### AVAILABLE DATA
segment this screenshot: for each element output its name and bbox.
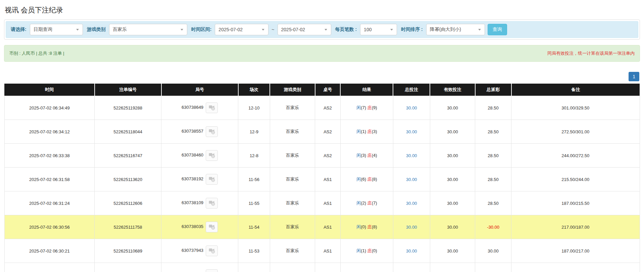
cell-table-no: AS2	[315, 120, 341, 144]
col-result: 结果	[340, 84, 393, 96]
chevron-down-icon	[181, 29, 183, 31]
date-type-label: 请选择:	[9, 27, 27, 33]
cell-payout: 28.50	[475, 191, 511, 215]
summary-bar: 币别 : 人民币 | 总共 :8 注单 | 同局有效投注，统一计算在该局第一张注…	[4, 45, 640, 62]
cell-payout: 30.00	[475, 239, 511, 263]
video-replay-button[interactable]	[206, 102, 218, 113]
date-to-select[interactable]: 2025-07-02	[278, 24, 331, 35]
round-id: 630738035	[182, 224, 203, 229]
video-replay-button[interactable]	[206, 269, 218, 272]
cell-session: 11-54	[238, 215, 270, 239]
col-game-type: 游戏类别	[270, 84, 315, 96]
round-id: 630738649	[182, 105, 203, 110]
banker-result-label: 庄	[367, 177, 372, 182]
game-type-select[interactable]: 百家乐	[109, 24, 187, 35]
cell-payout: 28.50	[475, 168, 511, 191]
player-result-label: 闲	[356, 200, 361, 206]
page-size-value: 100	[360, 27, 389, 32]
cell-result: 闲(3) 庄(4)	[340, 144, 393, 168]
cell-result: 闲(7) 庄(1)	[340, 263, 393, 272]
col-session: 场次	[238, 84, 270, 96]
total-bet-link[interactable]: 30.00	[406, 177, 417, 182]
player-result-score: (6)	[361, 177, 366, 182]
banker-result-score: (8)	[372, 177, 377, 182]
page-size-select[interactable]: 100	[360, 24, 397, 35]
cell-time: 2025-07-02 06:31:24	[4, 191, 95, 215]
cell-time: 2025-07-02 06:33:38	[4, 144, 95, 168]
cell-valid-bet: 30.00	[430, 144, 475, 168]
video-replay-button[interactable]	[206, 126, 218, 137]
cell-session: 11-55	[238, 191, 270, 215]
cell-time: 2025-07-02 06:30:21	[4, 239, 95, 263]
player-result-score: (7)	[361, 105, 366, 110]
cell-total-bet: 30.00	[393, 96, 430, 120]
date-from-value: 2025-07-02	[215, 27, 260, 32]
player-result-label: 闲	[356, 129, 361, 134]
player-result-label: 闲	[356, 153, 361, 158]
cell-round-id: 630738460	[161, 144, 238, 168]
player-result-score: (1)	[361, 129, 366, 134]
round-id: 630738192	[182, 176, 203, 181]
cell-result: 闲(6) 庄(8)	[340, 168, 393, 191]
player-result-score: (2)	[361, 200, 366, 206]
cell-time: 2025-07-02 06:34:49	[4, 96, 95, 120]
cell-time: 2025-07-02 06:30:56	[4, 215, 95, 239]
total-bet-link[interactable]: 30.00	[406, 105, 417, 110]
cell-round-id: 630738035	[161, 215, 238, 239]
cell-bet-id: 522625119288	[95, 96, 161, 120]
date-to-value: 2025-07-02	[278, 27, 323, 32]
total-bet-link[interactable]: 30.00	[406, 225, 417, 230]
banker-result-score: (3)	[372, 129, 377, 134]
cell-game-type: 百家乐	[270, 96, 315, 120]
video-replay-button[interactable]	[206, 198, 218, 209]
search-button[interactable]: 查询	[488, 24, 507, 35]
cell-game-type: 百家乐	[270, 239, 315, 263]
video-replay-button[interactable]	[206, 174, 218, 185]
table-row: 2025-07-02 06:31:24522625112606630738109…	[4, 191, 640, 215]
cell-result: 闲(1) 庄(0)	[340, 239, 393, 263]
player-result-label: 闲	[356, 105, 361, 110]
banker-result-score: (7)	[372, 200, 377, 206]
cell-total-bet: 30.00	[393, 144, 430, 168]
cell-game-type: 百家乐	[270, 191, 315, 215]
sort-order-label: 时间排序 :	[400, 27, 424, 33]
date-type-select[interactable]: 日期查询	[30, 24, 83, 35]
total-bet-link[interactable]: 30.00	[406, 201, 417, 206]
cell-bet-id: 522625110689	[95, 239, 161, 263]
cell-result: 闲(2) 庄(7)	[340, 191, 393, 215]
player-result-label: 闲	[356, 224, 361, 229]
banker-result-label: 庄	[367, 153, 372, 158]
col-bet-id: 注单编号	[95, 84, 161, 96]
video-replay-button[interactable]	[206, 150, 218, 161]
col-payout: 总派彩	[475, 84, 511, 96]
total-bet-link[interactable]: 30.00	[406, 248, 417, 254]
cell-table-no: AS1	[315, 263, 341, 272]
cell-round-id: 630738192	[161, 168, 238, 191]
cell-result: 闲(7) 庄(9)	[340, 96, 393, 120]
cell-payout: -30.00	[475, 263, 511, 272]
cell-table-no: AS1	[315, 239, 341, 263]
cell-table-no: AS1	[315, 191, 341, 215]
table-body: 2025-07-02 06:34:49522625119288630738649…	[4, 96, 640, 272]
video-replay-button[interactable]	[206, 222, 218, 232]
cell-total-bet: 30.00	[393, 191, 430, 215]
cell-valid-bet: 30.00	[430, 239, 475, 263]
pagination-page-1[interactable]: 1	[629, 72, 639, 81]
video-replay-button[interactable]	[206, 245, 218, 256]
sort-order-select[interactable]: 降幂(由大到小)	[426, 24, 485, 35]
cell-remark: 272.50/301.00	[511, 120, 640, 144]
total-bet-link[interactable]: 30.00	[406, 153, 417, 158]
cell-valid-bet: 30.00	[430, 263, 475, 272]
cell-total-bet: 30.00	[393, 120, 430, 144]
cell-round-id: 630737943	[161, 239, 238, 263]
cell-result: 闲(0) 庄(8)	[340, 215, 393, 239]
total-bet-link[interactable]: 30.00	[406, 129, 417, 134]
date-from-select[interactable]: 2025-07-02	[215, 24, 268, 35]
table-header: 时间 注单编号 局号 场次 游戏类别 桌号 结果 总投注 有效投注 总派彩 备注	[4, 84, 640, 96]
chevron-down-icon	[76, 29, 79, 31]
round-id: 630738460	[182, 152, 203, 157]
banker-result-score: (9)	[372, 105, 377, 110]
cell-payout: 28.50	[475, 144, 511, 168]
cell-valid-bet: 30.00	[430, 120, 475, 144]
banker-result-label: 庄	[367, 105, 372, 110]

### HOW TO COMPLETE THIS TASK
The answer is the number of lines in the preceding material that hold "round"; write that number and nothing else.

### RESPONSE TO THIS EXERCISE
8